##### Given information

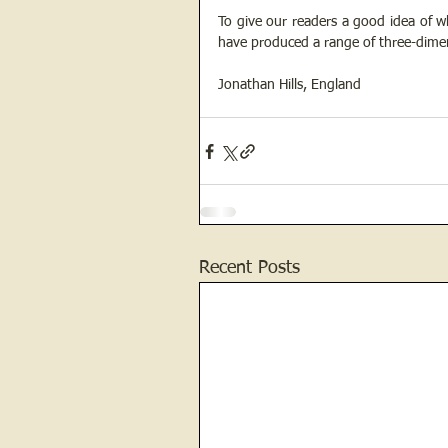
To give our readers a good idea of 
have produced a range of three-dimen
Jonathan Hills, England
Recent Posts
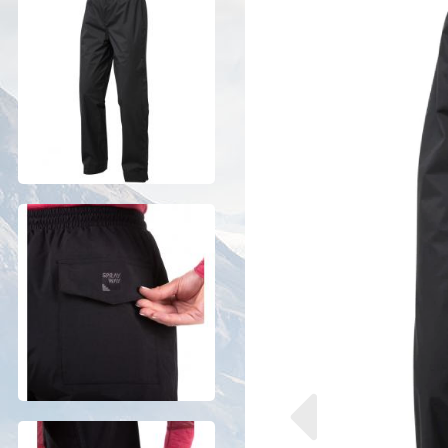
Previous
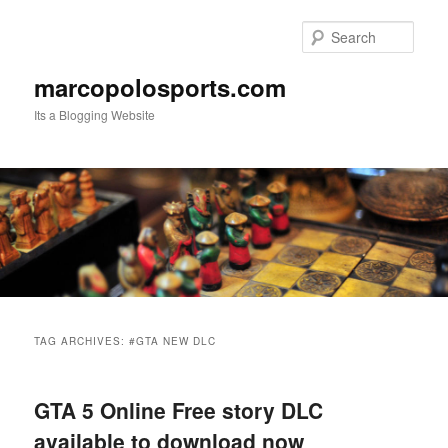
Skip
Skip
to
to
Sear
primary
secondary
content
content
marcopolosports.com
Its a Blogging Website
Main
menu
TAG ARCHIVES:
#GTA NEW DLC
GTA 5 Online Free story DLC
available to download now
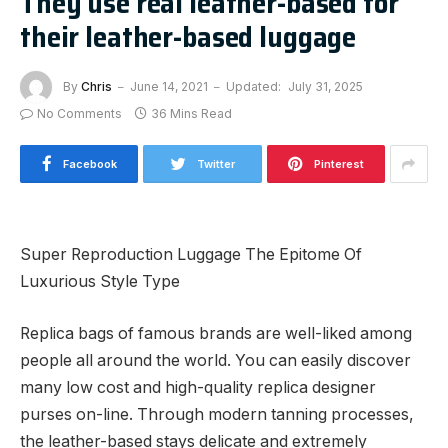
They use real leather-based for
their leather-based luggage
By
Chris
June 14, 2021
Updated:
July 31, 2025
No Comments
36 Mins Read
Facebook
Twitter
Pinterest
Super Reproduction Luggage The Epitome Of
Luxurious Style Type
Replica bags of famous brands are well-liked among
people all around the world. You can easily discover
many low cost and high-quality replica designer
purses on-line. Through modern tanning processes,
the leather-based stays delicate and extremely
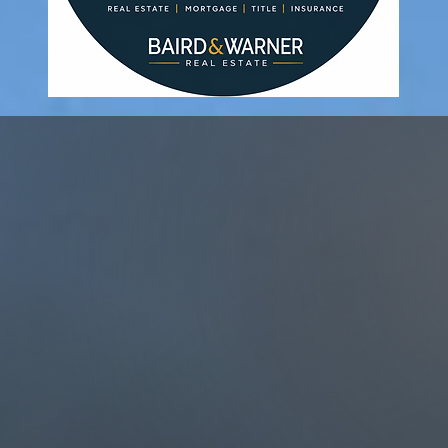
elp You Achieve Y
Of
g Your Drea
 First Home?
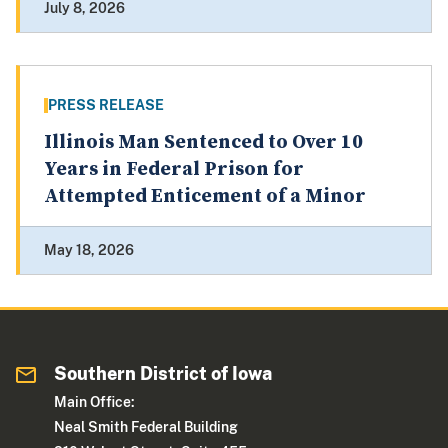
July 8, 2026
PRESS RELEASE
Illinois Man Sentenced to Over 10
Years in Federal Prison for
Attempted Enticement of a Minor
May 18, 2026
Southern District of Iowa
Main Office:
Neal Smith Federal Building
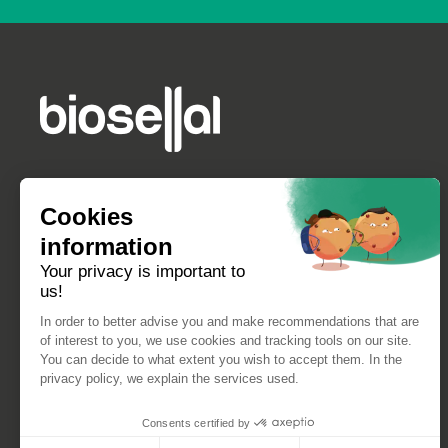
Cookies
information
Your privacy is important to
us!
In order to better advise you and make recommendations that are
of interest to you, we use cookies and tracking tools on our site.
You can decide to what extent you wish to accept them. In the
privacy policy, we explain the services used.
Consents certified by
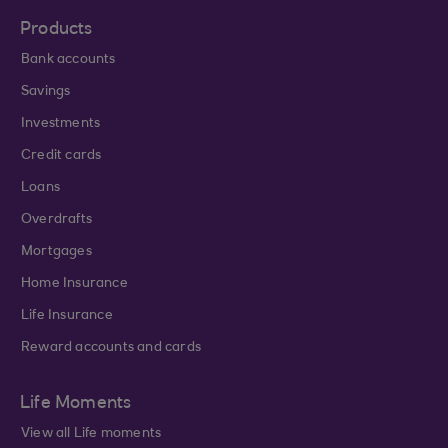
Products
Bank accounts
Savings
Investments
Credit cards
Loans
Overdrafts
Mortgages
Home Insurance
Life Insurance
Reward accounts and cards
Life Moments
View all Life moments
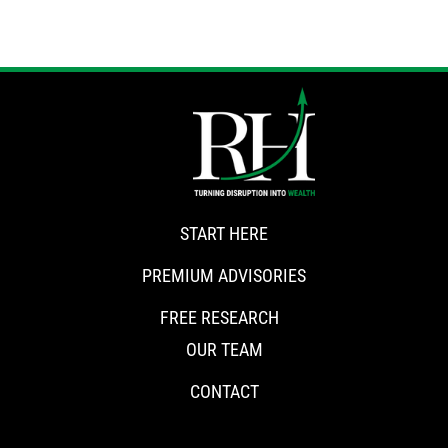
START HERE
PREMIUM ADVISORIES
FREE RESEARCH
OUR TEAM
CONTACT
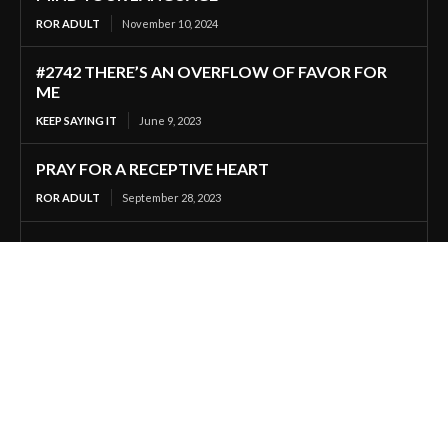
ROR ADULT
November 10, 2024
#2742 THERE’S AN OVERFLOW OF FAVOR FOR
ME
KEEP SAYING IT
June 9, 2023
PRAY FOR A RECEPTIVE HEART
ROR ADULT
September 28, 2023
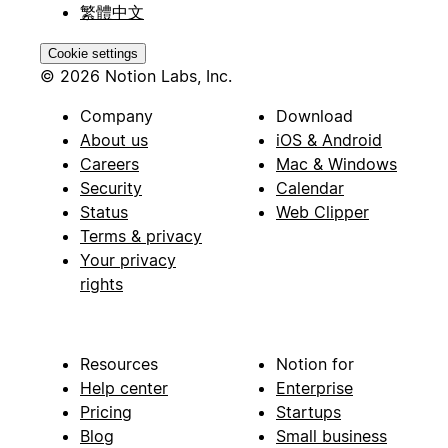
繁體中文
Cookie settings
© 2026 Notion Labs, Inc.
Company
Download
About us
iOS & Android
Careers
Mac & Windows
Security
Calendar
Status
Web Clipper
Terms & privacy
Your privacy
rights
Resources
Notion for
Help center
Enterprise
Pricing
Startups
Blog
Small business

##########

* **Exercise**: Lines that contain the string "cards" should be copied from the material above.

* **Expected answer**:
Credit cards
Reward accounts and cards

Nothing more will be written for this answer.